Bonjour et merci pour cette série d'articles qui apporte un éclairage très intéressant sur les 5 sens.

Je voudrais vous faire part de mon expérience personnelle. Je suis malentendant de naissance, pas sourd heureusement car cela m'a permi à la fois d'avoir une élocution normale et aussi une intégration relationnelle, même si parfois faussée. Ma surdité s'est rapidement aggravée, et à la fin de mon adolescence, elle était qualifiée de très sévère. J'ai attendu l'âge de 35 ans pour que la technologie me permette de retrouver une audition tout à fait relative. Mais ces " béquilles auditives" ne m'ont jamais donné la possibilité d'intégrer des sons que je n'avais jamais entendus.
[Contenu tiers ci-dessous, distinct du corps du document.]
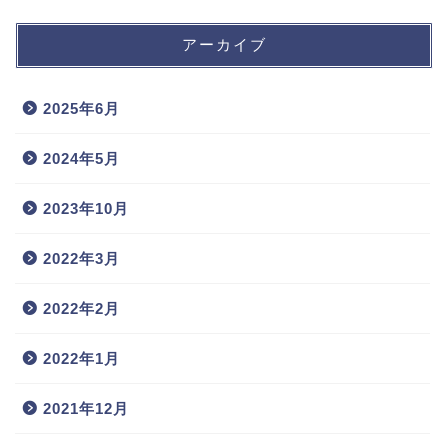
アーカイブ
2025年6月
2024年5月
2023年10月
2022年3月
2022年2月
2022年1月
2021年12月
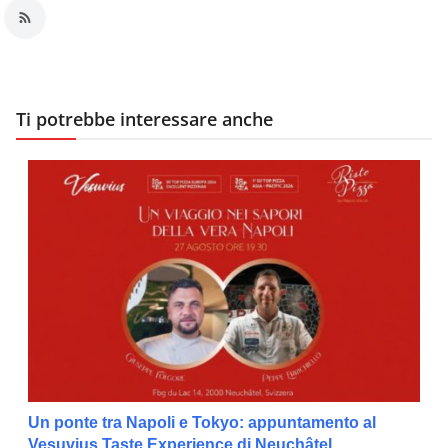
Ti potrebbe interessare anche
Un ponte tra Napoli e Tokyo: appuntamento al
Vesuvius Taste Experience di Neuchâtel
Encore aujourd'hui, je ne fais pas la différence entre un bébé qui pleure ou une porte qui grince (LOL).

Tu décris chaque sens séparément en leur donnant une spécificité neurologique et constructive dans notre façon d'appréhender le monde. Je comprend parfaitement ta démarche de médecin, mais je crois que les isoler fausse un peu le débat ( en toute humilité).

Lorsque je parleà un ami, j'essaie d'être face à lui car j'utilise le langage labial ( Même ne serait-ce qu'à 10% comme une confirmation). Le toucher, dont j'ai fais mon métier, (kiné-Ostéopathe) est très riche d'enseignement, il en est même la base,mais reste très limité s'il n'est pas associé à l'anamnèse, à l'odorat et à mon regard sur le patient.

Un éclair furtif dans un ciel nocturne, s'il ne s'accompagne pas du grondement du tonnerre sera difficilement interpréter.

Pour moi, chaque sens n'est que la transcription d'une même stimulation dans des circuits différents. C'est l'assemblage, la synthèse de ces circuits qui construit ma perception. Et ce "tout" reste entier, quelque soit la part de chacun des sens.

Merci encore pour ton partage.

Avatar de Dany Rodrigue

Ce texte me parle directement, probablement parce que je passe mes journées à manipuler du temps sous forme de son.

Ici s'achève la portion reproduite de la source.